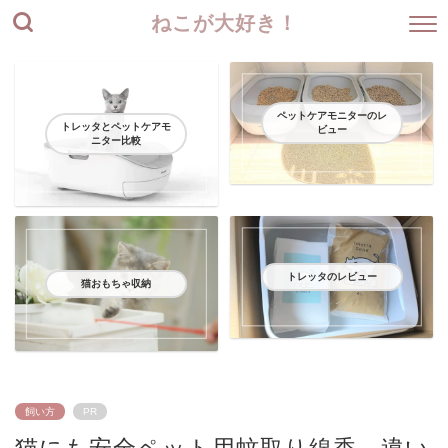
ねこが大好き！
ペットケアモニターのレ
トレッタとペットケアモ
ビュー
ニター比較
トレッタのレビュー
猫おもちゃ収納
飼い方
PR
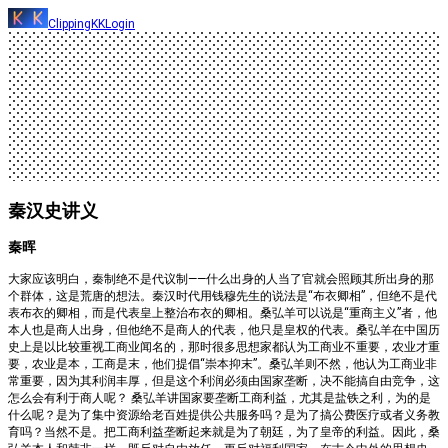
ClippingKK
Login
秦汉史讲义
秦晖
大家应该明白，秦制绝不是代议制——什么出身的人当了官就会照顾其所出身的那
个群体，这是荒唐的想法。秦汉时代用钱穆先生的说法是“布衣卿相”，但绝不是代
表布衣的卿相，而是代表皇上整治布衣的卿相。桑弘羊可以说是“重商主义”者，他
本人也是商人出身，但他绝不是商人的代表，他只是皇权的代表。桑弘羊在中国历
史上是以比较重视工商业闻名的，那时很多思想家都认为工商业不重要，农业才重
要，农业是本，工商是末，他们提倡“崇本抑末”。桑弘羊则不然，他认为工商业非
常重要，因为其利润丰厚，但是这个利润必须由国家垄断，决不能搞自由竞争，这
怎么会有利于商人呢？ 桑弘羊讲国家要垄断工商利益，尤其是盐铁之利，为的是
什么呢？是为了集中资源给老百姓提供公共服务吗？是为了搞公费医疗或者义务教
育吗？当然不是。把工商利益垄断起来就是为了朝廷，为了皇帝的利益。因此，桑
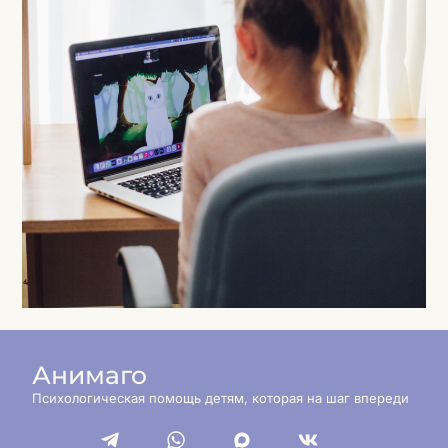
Анимаго
Психологическая помощь детям, которая на шаг впереди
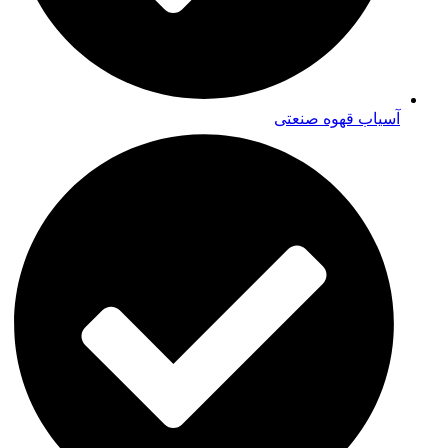
آسیاب قهوه صنعتی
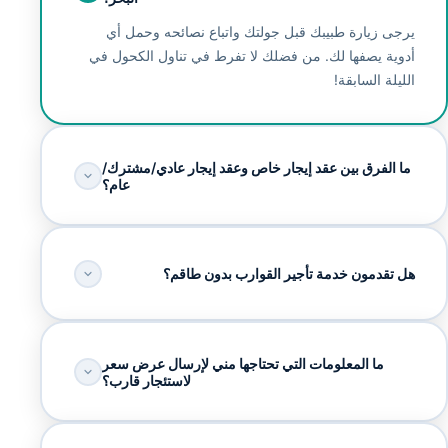
يرجى زيارة طبيبك قبل جولتك واتباع نصائحه وحمل أي
أدوية يصفها لك. من فضلك لا تفرط في تناول الكحول في
الليلة السابقة!
ما الفرق بين عقد إيجار خاص وعقد إيجار عادي/مشترك/
عام؟
هل تقدمون خدمة تأجير القوارب بدون طاقم؟
ما المعلومات التي تحتاجها مني لإرسال عرض سعر
لاستئجار قارب؟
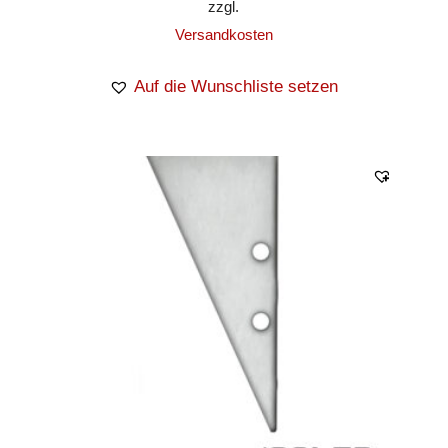
zzgl.
Versandkosten
Auf die Wunschliste setzen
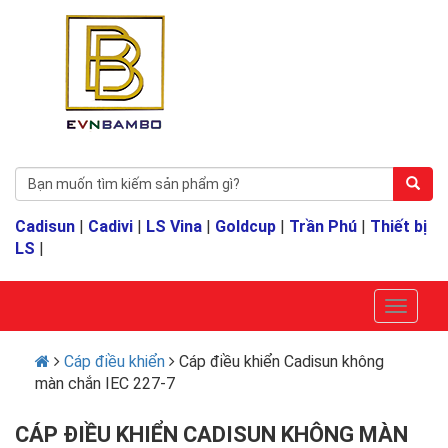
Cadisun
|
Cadivi
|
LS Vina
|
Goldcup
|
Trần Phú
|
Thiết bị
LS
|
Cáp điều khiển
Cáp điều khiển Cadisun không
màn chắn IEC 227-7
CÁP ĐIỀU KHIỂN CADISUN KHÔNG MÀN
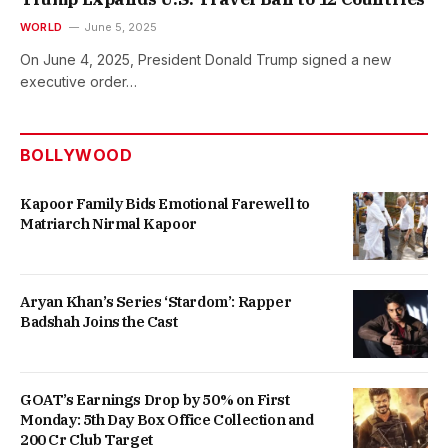
WORLD
June 5, 2025
On June 4, 2025, President Donald Trump signed a new
executive order…
BOLLYWOOD
Kapoor Family Bids Emotional Farewell to
Matriarch Nirmal Kapoor
Aryan Khan’s Series ‘Stardom’: Rapper
Badshah Joins the Cast
GOAT’s Earnings Drop by 50% on First
Monday: 5th Day Box Office Collection and
200 Cr Club Target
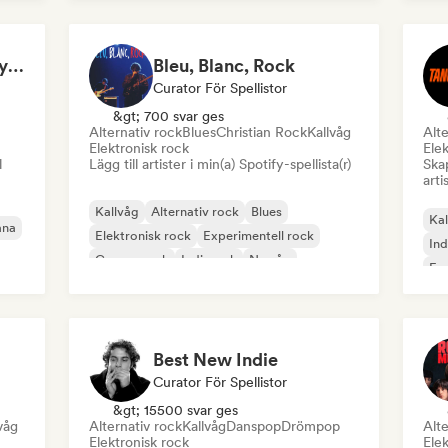
Claudio Todesco (Italy & Japan focus)
Bleu, Blanc, Rock
Curator För Spellistor
&gt; 700 svar ges
Alternativ rock
Blues
Christian Rock
Kallvåg
Alte
Elektronisk rock
Elek
l
Lägg till artister i min(a) Spotify-spellista(r)
Skap
arti
Kallvåg
Alternativ rock
Blues
Kal
ana
Elektronisk rock
Experimentell rock
Ind
Garage rock
Indierock
Ny våg
Exp
Best New Indie
Curator För Spellistor
&gt; 15500 svar ges
våg
Alternativ rock
Kallvåg
Danspop
Drömpop
Alte
Elektronisk rock
Elek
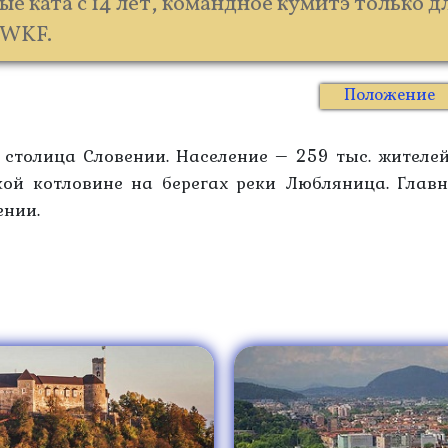
е ката с 14 лет, командное кумитэ только д
 WKF.
Положение
столица Словении. Население – 259 тыс. жителе
ой котловине на берегах реки Любляница. Глав
ении.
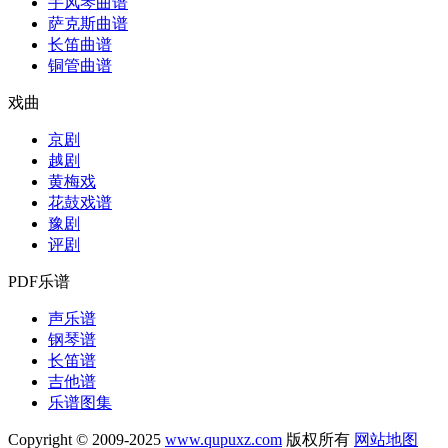
手风琴曲谱
萨克斯曲谱
长笛曲谱
铜管曲谱
戏曲
京剧
越剧
黄梅戏
花鼓戏谱
豫剧
评剧
PDF乐谱
声乐谱
钢琴谱
长笛谱
吉他谱
乐谱图集
Copyright © 2009-2025
www.qupuxz.com
版权所有
网站地图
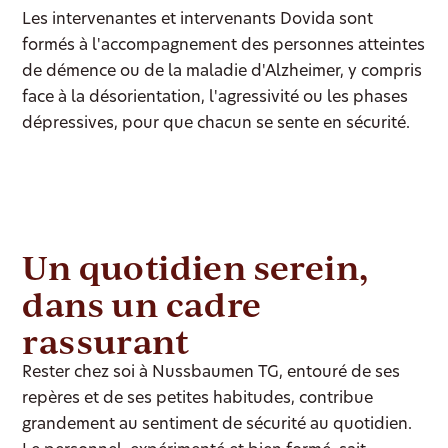
Les intervenantes et intervenants Dovida sont
formés à l'accompagnement des personnes atteintes
de démence ou de la maladie d'Alzheimer, y compris
face à la désorientation, l'agressivité ou les phases
dépressives, pour que chacun se sente en sécurité.
Un quotidien serein,
dans un cadre
rassurant
Rester chez soi à Nussbaumen TG, entouré de ses
repères et de ses petites habitudes, contribue
grandement au sentiment de sécurité au quotidien.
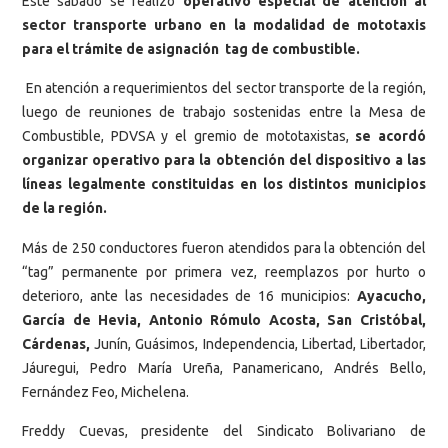
Este sábado se realizó
operativo especial de atención al
sector transporte urbano en la modalidad de mototaxis
para el trámite de asignación tag de combustible.
En atención a requerimientos del sector transporte de la región,
luego de reuniones de trabajo sostenidas entre la Mesa de
Combustible, PDVSA y el gremio de mototaxistas,
se acordó
organizar operativo para la obtención del dispositivo a las
líneas legalmente constituidas en los distintos municipios
de la región.
Más de 250 conductores fueron atendidos para la obtención del
“tag” permanente por primera vez, reemplazos por hurto o
deterioro, ante las necesidades de 16 municipios:
Ayacucho,
García de Hevia, Antonio Rómulo Acosta, San Cristóbal,
Cárdenas,
Junín, Guásimos, Independencia, Libertad, Libertador,
Jáuregui, Pedro María Ureña, Panamericano, Andrés Bello,
Fernández Feo, Michelena.
Freddy Cuevas, presidente del Sindicato Bolivariano de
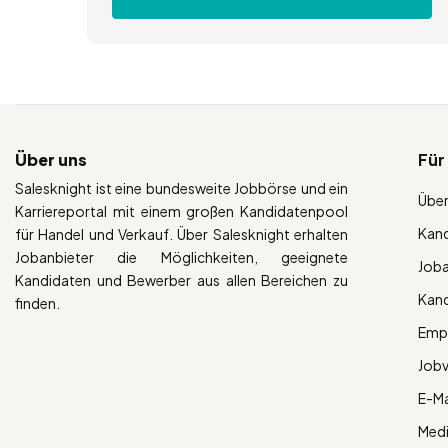
Über uns
Für
Salesknight ist eine bundesweite Jobbörse und ein
Über
Karriereportal mit einem großen Kandidatenpool
Kan
für Handel und Verkauf. Über Salesknight erhalten
Jobanbieter die Möglichkeiten, geeignete
Job
Kandidaten und Bewerber aus allen Bereichen zu
Kan
finden.
Empl
Job
E-Ma
Med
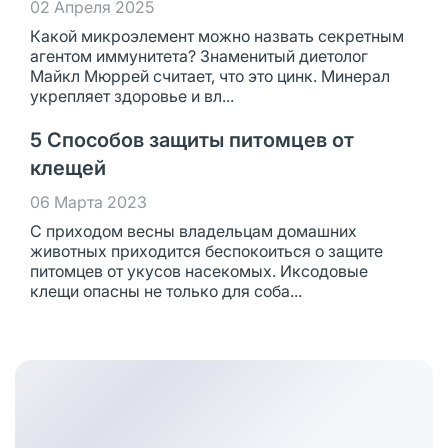
02 Апреля 2025
Какой микроэлемент можно назвать секретным
агентом иммунитета? Знаменитый диетолог
Майкл Мюррей считает, что это цинк. Минерал
укрепляет здоровье и вл...
5 Способов защиты питомцев от
клещей
06 Марта 2023
С приходом весны владельцам домашних
животных приходится беспокоиться о защите
питомцев от укусов насекомых. Иксодовые
клещи опасны не только для соба...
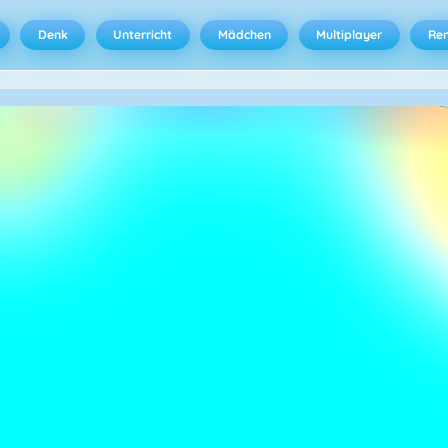
Denk
Unterricht
Mädchen
Multiplayer
Ren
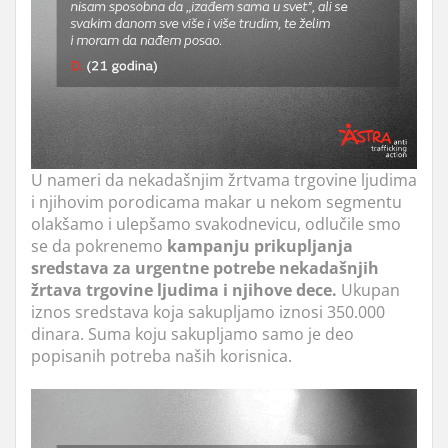
U nameri da nekadašnjim žrtvama trgovine ljudima
i njihovim porodicama makar u nekom segmentu
olakšamo i ulepšamo svakodnevicu, odlučile smo
se da pokrenemo
kampanju prikupljanja
sredstava za urgentne potrebe nekadašnjih
žrtava trgovine ljudima i njihove dece.
Ukupan
iznos sredstava koja sakupljamo iznosi 350.000
dinara. Suma koju sakupljamo samo je deo
popisanih potreba naših korisnica.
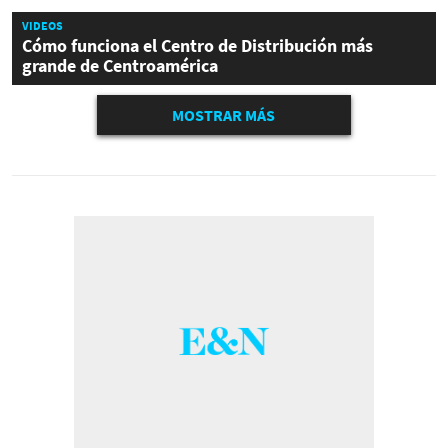
VIDEOS
Cómo funciona el Centro de Distribución más
grande de Centroamérica
MOSTRAR MÁS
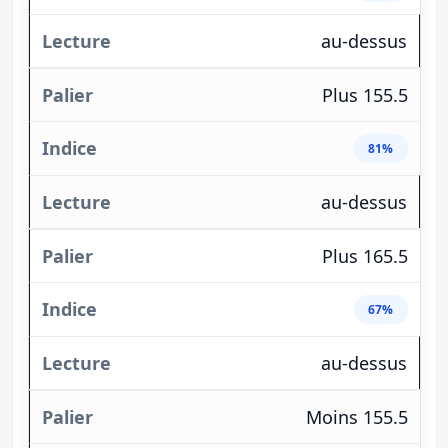
au-dessus
Plus 155.5
81%
au-dessus
Plus 165.5
67%
au-dessus
Moins 155.5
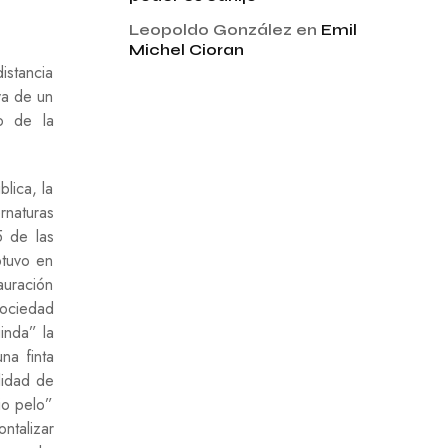
Leopoldo González
en
Emil
Michel Cioran
istancia
va de un
o de la
lica, la
rnaturas
5 de las
btuvo en
auración
sociedad
inda” la
na finta
lidad de
io pelo”
ntalizar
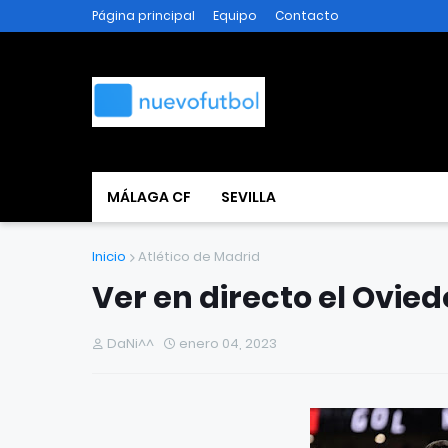
Página principal
Equipo
Contacto
MÁLAGA CF
SEVILLA
Inicio
Atlético de Madrid
Ver en directo el Ovied
DaNi^^
enero 04, 2023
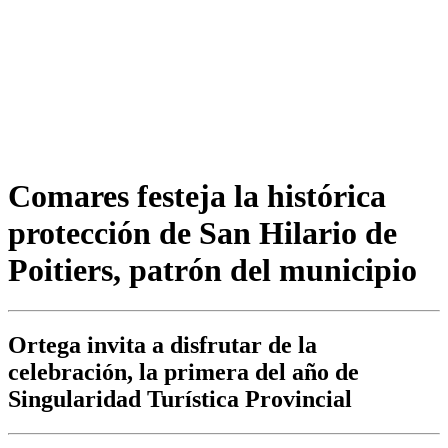
Comares festeja la histórica
protección de San Hilario de
Poitiers, patrón del municipio
Ortega invita a disfrutar de la
celebración, la primera del año de
Singularidad Turística Provincial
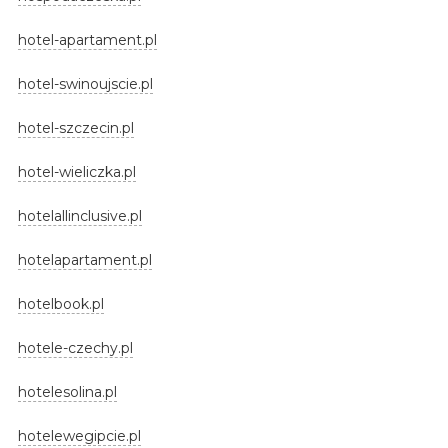
hotel-apartament.pl
hotel-swinoujscie.pl
hotel-szczecin.pl
hotel-wieliczka.pl
hotelallinclusive.pl
hotelapartament.pl
hotelbook.pl
hotele-czechy.pl
hotelesolina.pl
hotelewegipcie.pl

────────

» **Work required**
Copy all lines from the material above that hold the word "питомцев".

» **Output for this task**
5 Способов защиты питомцев от
питомцев от укусов насекомых. Иксодовые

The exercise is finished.